Siamo donne sulla soglia del divino? Dentro la casa abbiamo lasciato, ma non abbandonato il patrimonio culturale religioso della nostra tradizione e ci affacciamo verso il fuori, ne sentiamo le voci ma non riusciamo a viverle? Continuiamo ad aver paura del vuoto? Le perdite ci fanno paura?

 

Di nuovo Wislawa Szymborska mi pone interrogativi con Discorso all’Ufficio Oggetti Smarriti:
Ho perso qualche dea per via dal Sud al Nord,
e anche molti dèi per via dall’Est all’Ovest.
Mi si è spenta per sempre qualche stella, svanita.
Mi è sprofondata nel mare un’isola, e un’altra.
Non so neanche dove mai ho lasciato gli artigli,
chi gira nella mia pelliccia, chi abita il mio guscio.
Mi morirono i fratelli quando strisciai a riva
e solo un ossicino festeggia in me la ricorrenza.
Non stavo nella pelle, sprecavo vertebre e gambe,
me ne uscivo di senno più e più volte.
Da tempo ho chiuso su tutto ciò il mio terzo occhio,
ci ho messo una pinna sopra, ho scrollato le fronde.

Perduto, smarrito, ai quattro venti se n’è volato.
Mi stupisco io stessa del poco di me che è restato:
una persona singola per ora di genere umano,

che ha perso solo ieri l’ombrello sul treno.

 

Abbiamo paura di aver perso l’ombrello protettivo delle tradizioni religiose? O molto più semplicemente non riusciamo a immergerci nella nuova situazione?
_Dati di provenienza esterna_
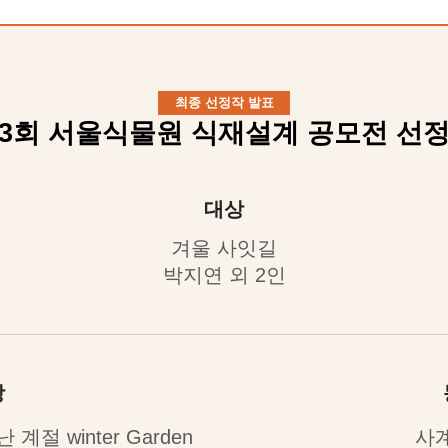
최종 선정작 발표
3회 서울식물원 식재설계 공모전 선
대상
겨울 사잇길
박지연 외 2인
상
절 winter Garden
사계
Dentro-fuori, fuori-dentro: quel pendolarismo delle donne che tanti anni fa mi venne fatto intravedere da Raffaella Lamberti, in senso positivo.

Il ritmo del pendolo mi si trasforma nel ritmo della battigia, dato dall’acqua che avanza e si ritira. Se stai sulla battigia sei sia dentro che fuori dall’acqua e viceversa sei già sulla terra ma non hai completamente lasciato l’acqua.

Dice Paola Morini: la battigia? è lì per uscire dall’acqua a raccogliere qualche conchiglia.

Forse dobbiamo assumere questa posizione: immergerci completamente nella “divina acqua” e uscire con tranquillità a raccogliere perle, conchiglie che la nostra tradizione ci può ancora regalare.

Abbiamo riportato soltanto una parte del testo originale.